Ils retrouvèrent l'air libre avec un certain soulagement, encore que les abords de la Grande Boucherie répandissent eux aussi un parfum peu agréable, mais la Seine, grosse et blonde, charriait, en ce mois de mai, des senteurs d'herbe fraîche et de marée.
- Vous alliez chez moi ? demanda Renaudot.
- C'est lundi, répondit Raguenel en se forçant à sourire. Et vous savez l'intérêt que je prends à vos colloques...

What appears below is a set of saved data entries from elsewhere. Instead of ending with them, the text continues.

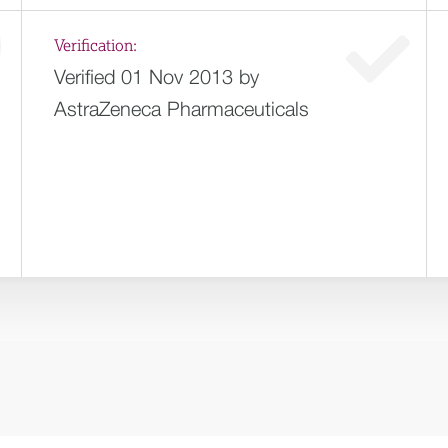
Verification:
Verified 01 Nov 2013 by
AstraZeneca Pharmaceuticals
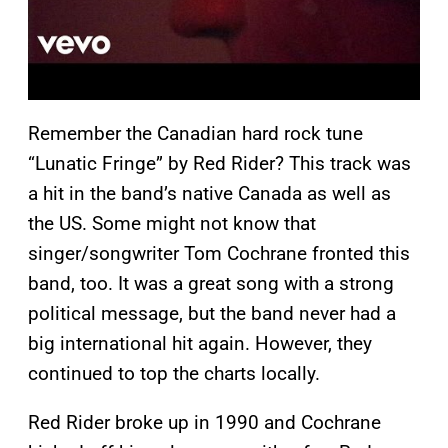
Remember the Canadian hard rock tune
“Lunatic Fringe” by Red Rider? This track was
a hit in the band’s native Canada as well as
the US. Some might not know that
singer/songwriter Tom Cochrane fronted this
band, too. It was a great song with a strong
political message, but the band never had a
big international hit again. However, they
continued to top the charts locally.
Red Rider broke up in 1990 and Cochrane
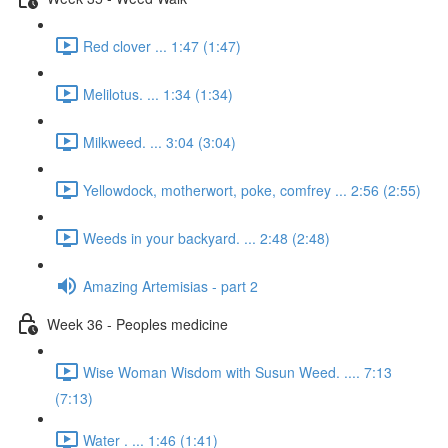
Red clover ... 1:47 (1:47)
Melilotus. ... 1:34 (1:34)
Milkweed. ... 3:04 (3:04)
Yellowdock, motherwort, poke, comfrey ... 2:56 (2:55)
Weeds in your backyard. ... 2:48 (2:48)
Amazing Artemisias - part 2
Week 36 - Peoples medicine
Wise Woman Wisdom with Susun Weed. .... 7:13
(7:13)
Water . ... 1:46 (1:41)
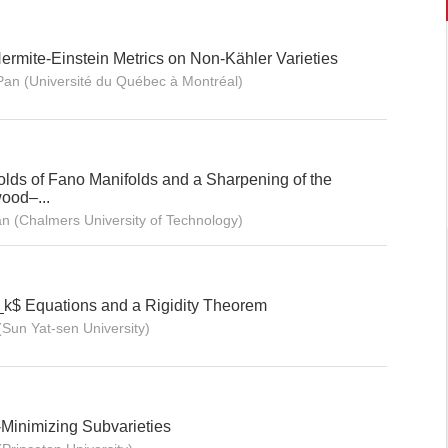
rmite-Einstein Metrics on Non-Kähler Varieties
an (Université du Québec à Montréal)
olds of Fano Manifolds and a Sharpening of the
ood–...
n (Chalmers University of Technology)
_k$ Equations and a Rigidity Theorem
(Sun Yat-sen University)
-Minimizing Subvarieties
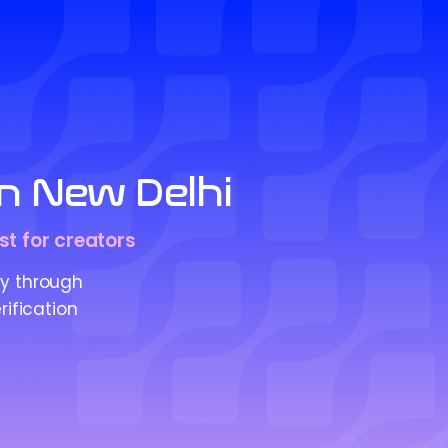
in New Delhi
st for creators
ty through
rification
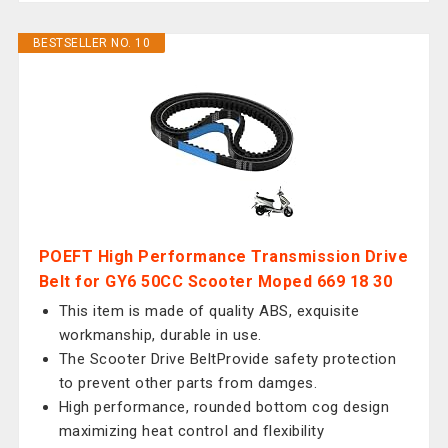
BESTSELLER NO. 10
POEFT High Performance Transmission Drive
Belt for GY6 50CC Scooter Moped 669 18 30
This item is made of quality ABS, exquisite
workmanship, durable in use.
The Scooter Drive BeltProvide safety protection
to prevent other parts from damges.
High performance, rounded bottom cog design
maximizing heat control and flexibility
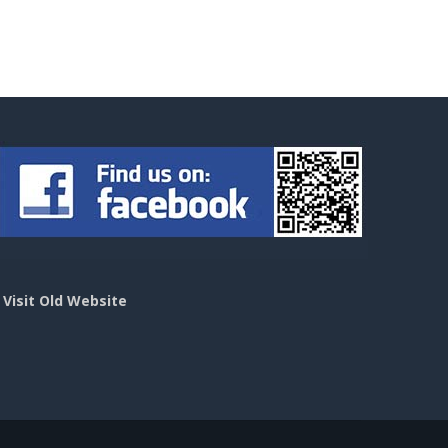
>
Visit Old Website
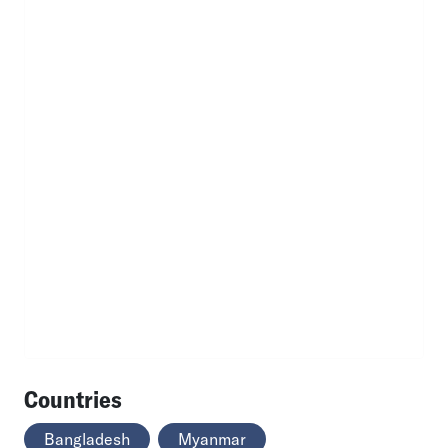
Countries
Bangladesh
Myanmar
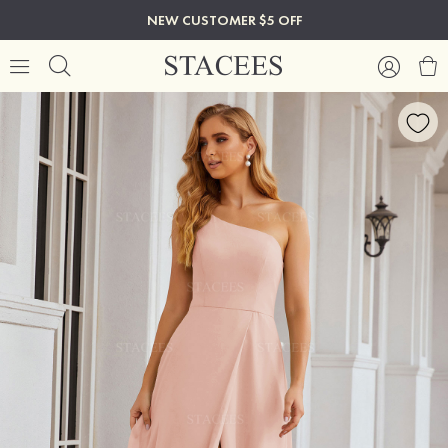
NEW CUSTOMER $5 OFF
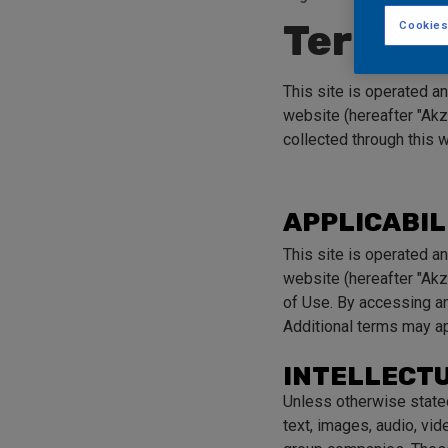
Terms o
Cookies
This site is operated a
website (hereafter "Akz
collected through this 
APPLICABIL
This site is operated a
website (hereafter "Akz
of Use. By accessing and
Additional terms may ap
INTELLECT
Unless otherwise stated,
text, images, audio, vi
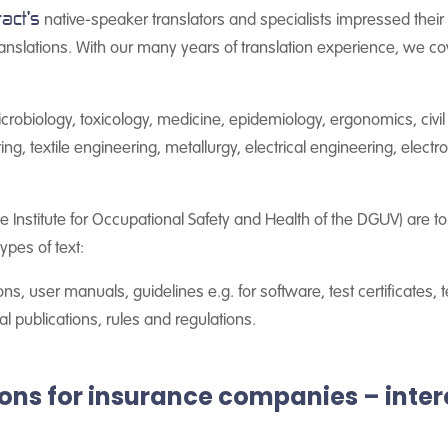
tact's
native-speaker translators and specialists impressed their c
translations. With our many years of translation experience, we co
crobiology, toxicology, medicine, epidemiology, ergonomics, civi
, textile engineering, metallurgy, electrical engineering, electro
e Institute for Occupational Safety and Health of the DGUV) are to 
ypes of text:
ons, user manuals, guidelines e.g. for software, test certificates, 
l publications, rules and regulations.
tions for insurance companies – inte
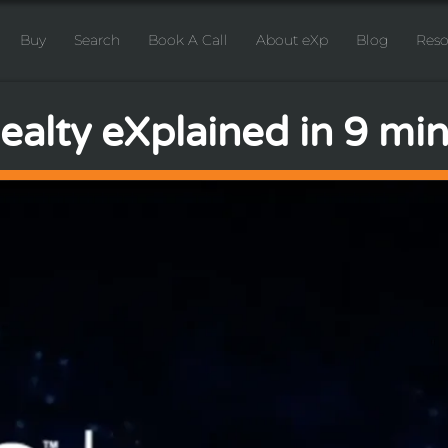
Buy
Search
Book A Call
About eXp
Blog
Reso
alty eXplained in 9 minu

Ils s'engagèrent entre la double rangée de hautes maisons abritant orfèvres et changeurs qui bordaient le Pont-au-Change afin de rejoindre, sur l'île de la Cité, le Marché-Neuf et la rue de la Calandre. Théophraste Renaudot résidait là, à l'enseigne du Grand-Coq, dans une grande maison où il trouvait le moyen d'entasser sa famille, les bureaux de la Gazette, un accueil pour les miséreux - il n'en manquait jamais aux abords de Notre-Dame et de l'Hôtel-Dieu - et une grande salle où, depuis le 22 août 1633, se tenait chaque lundi ce qu'il appelait " la Conférence ". C'était une idée tout à fait neuve que cette réunion où, sans distinction d'âge ni de condition, chacun pouvait venir exposer son sentiment et ses idées sur un sujet choisi à l'avance. Et Renaudot, après quatre années de cet exercice, était parvenu à attirer chez lui nombre d'habitués - des bourgeois pour la plupart - qui pensaient plus loin que le fond de leur bourse et qui s'efforçaient, ensemble, de donner des réponses aux questions touchant le bien ou le mal se posant à leurs consciences d'hommes. En fait, Renaudot apportait une contrepartie plébéienne à ces " cabinets de recherche et de curiosités " qui se tenaient chez de grands personnages - principalement les parlementaires comme le président de Mesme et M. de Thou - dont la fortune permettait recherches et achats d'ouvrages scientifiques. Les femmes n'étaient point admises, mais elles avaient leurs propres cénacles où se réunissaient précieuses et beaux esprits.